Forbearances: Forbearance is different from deferment. Forbearance allows you to temporarily postpone repayment or may allow for the acceptance of smaller payments for a period of time. Unlike deferments, forbearances may be granted even if you are already in default. During forbearance interest continues to accrue while the loan payments are postponed, so your balance will grow.

Don’t despair. Students loans would have been a challenge for even the Greek gods, but knowing your options can make all the difference.

Graduating with cap, gown, degree and debt

September 14th, 2011

Recently, it was reported that the number of borrowers who have defaulted on their student loans has risen sharply. This is probably due to the lack of available jobs. The unemployment rate for 20 to 24 year-olds is currently at 14.8 percent.

The typical college graduate leaves campus with not just a cap, gown and degree. Today, students are graduating with large financial obligations. The average student loan debt in 2011 is approaching $23,000.

So many of these borrowers may be tempted to think about running to the bankruptcy court to find relief. Unfortunately, they will most likely find the doors shut and locked tight.

Student loans are almost impossible to discharge in a bankruptcy.  The only exception is due to “undue hardship.” Don’t get too excited though as there are very few instances when you can meet this test.

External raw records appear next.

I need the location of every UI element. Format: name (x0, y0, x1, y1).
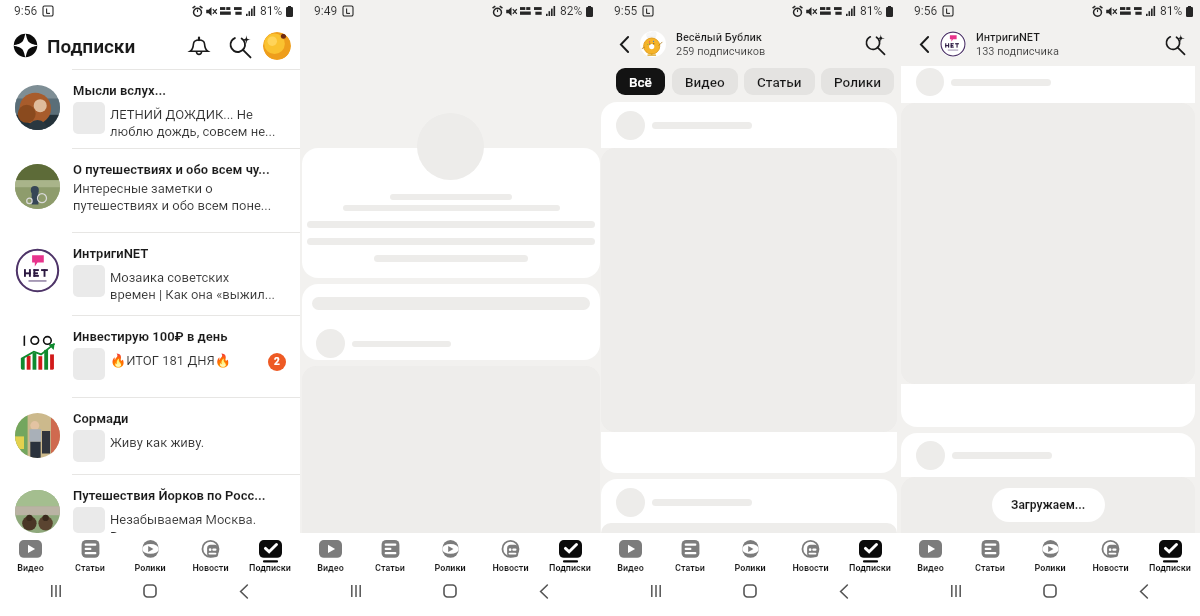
staticText: Статьи (75, 563, 105, 574)
button[interactable]: Ролики (120, 533, 180, 578)
button[interactable]: Back (1131, 578, 1157, 604)
button[interactable]: Back (913, 33, 935, 55)
button[interactable]: Статьи (744, 68, 815, 95)
staticText: Весёлый Бублик (676, 31, 762, 44)
button[interactable]: Подписки (1140, 533, 1200, 578)
staticText: Видео (917, 563, 944, 574)
staticText: Путешествия Йорков по Росс... (73, 488, 266, 503)
staticText: Новости (192, 563, 229, 574)
staticText: 81% (1160, 4, 1183, 18)
staticText: Инвестирую 100₽ в день (73, 329, 228, 344)
staticText: ИнтригиNET (73, 246, 149, 261)
button[interactable]: Search (1162, 31, 1188, 57)
staticText: ИнтригиNET (976, 31, 1040, 44)
staticText: Новости (1092, 563, 1129, 574)
button[interactable]: Всё (616, 68, 665, 95)
button[interactable]: Инвестирую 100₽ в день (0, 316, 300, 397)
staticText: Ролики (1034, 563, 1066, 574)
staticText: Всё (629, 74, 652, 90)
button[interactable]: Profile (263, 32, 291, 60)
button[interactable]: Видео (600, 533, 660, 578)
staticText: Интересные заметки о путешествиях и обо … (73, 181, 296, 214)
staticText: 133 подписчика (976, 45, 1059, 58)
staticText: 81% (260, 4, 283, 18)
button[interactable]: Подписки (540, 533, 600, 578)
button[interactable]: Ролики (420, 533, 480, 578)
staticText: ЛЕТНИЙ ДОЖДИК... Не люблю дождь, совсем … (110, 107, 296, 140)
button[interactable]: Home (137, 578, 163, 604)
button[interactable]: Ролики (821, 68, 894, 95)
staticText: 259 подписчиков (676, 45, 766, 58)
button[interactable]: Ролики (1020, 533, 1080, 578)
button[interactable]: Back (613, 33, 635, 55)
staticText: Подписки (47, 35, 136, 57)
button[interactable]: ИнтригиNET (0, 233, 300, 315)
button[interactable]: Загружаем... (992, 488, 1105, 522)
staticText: Ролики (834, 74, 881, 90)
staticText: Подписки (849, 563, 891, 574)
button[interactable]: Search (225, 31, 255, 61)
button[interactable]: Новости (180, 533, 240, 578)
button[interactable]: Search (862, 31, 888, 57)
staticText: Видео (617, 563, 644, 574)
staticText: 9:49 (314, 4, 338, 18)
button[interactable]: Путешествия Йорков по Росс... (0, 475, 300, 533)
staticText: Загружаем... (1011, 498, 1086, 512)
button[interactable]: Статьи (960, 533, 1020, 578)
button[interactable]: Channel avatar (640, 31, 666, 57)
button[interactable]: Back (531, 578, 557, 604)
staticText: Статьи (757, 74, 802, 90)
button[interactable]: Видео (672, 68, 738, 95)
staticText: Ролики (434, 563, 466, 574)
button[interactable]: Статьи (60, 533, 120, 578)
staticText: 81% (860, 4, 883, 18)
staticText: Подписки (249, 563, 291, 574)
staticText: Мозаика советских времен | Как она «выжи… (110, 270, 296, 303)
staticText: Сормади (73, 411, 129, 426)
staticText: Статьи (375, 563, 405, 574)
button[interactable]: Recents (43, 578, 69, 604)
button[interactable]: Home (737, 578, 763, 604)
staticText: Новости (492, 563, 529, 574)
button[interactable]: Мысли вслух... (0, 70, 300, 148)
staticText: Ролики (134, 563, 166, 574)
button[interactable]: Back (831, 578, 857, 604)
staticText: Незабываемая Москва. Величественные лике… (110, 512, 296, 533)
button[interactable]: Видео (900, 533, 960, 578)
staticText: Видео (17, 563, 44, 574)
staticText: Живу как живу. (110, 435, 296, 450)
button[interactable]: Статьи (660, 533, 720, 578)
staticText: 2 (274, 356, 280, 368)
button[interactable]: Ролики (720, 533, 780, 578)
button[interactable]: Сормади (0, 398, 300, 474)
button[interactable]: Back (231, 578, 257, 604)
button[interactable]: Подписки (240, 533, 300, 578)
staticText: Подписки (549, 563, 591, 574)
button[interactable]: Видео (300, 533, 360, 578)
button[interactable]: Новости (780, 533, 840, 578)
staticText: Мысли вслух... (73, 83, 166, 98)
button[interactable]: Channel avatar (940, 31, 966, 57)
staticText: Подписки (1149, 563, 1191, 574)
button[interactable]: Статьи (360, 533, 420, 578)
button[interactable]: Recents (343, 578, 369, 604)
button[interactable]: Новости (480, 533, 540, 578)
staticText: Статьи (675, 563, 705, 574)
staticText: О путешествиях и обо всем чу... (73, 162, 270, 177)
staticText: Новости (792, 563, 829, 574)
staticText: 9:56 (14, 4, 38, 18)
button[interactable]: Recents (943, 578, 969, 604)
button[interactable]: Home (1037, 578, 1063, 604)
staticText: 9:55 (614, 4, 638, 18)
staticText: 9:56 (914, 4, 938, 18)
staticText: Статьи (975, 563, 1005, 574)
button[interactable]: Новости (1080, 533, 1140, 578)
button[interactable]: Zen (13, 33, 38, 58)
button[interactable]: Notifications (184, 31, 214, 61)
staticText: Ролики (734, 563, 766, 574)
button[interactable]: О путешествиях и обо всем чу... (0, 149, 300, 232)
button[interactable]: Home (437, 578, 463, 604)
button[interactable]: Recents (643, 578, 669, 604)
button[interactable]: Видео (0, 533, 60, 578)
button[interactable]: Подписки (840, 533, 900, 578)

So how does it actually work? Well, once you file for bankruptcy you must prove to a judge that if you have to repay your student loans it “will impose an undue hardship on you and your dependents.”

The judge then applies a test to evaluate your hardship. A common test used is called the Brunner test. It requires evidence that:

1) The debtor cannot maintain, based on current income and expenses, a “minimal” standard of living for the debtor and the debtor’s dependents if forced to repay the student loans;

2) Additional circumstances exist indicating that one’s state of affairs is likely to persist for a significant portion of the repayment period of the student loans; and

3) The debtor has made good faith efforts to repay the loans. (Brunner v. New York State Higher Educ. Servs. Corp., 831 F. 2d 395 (2d Cir. 1987).

Not all judges use this test but it will give you a good idea of how it works. 

As you can see, this is a hard test to pass. Generally speaking, if you are suffering from a life debilitating disease, or become severely handicapped and no longer can work to support your family, you may meet this test.

If you prove undue hardship to the judge they have the ability to forgive the debt and discharge it, if not you will need to repay it.

Before you file for bankruptcy, I would strongly recommend that you speak with an attorney and preferably someone who has done a hardship discharge before. Filing for bankruptcy is a serious financial decision and all other options should be explored first.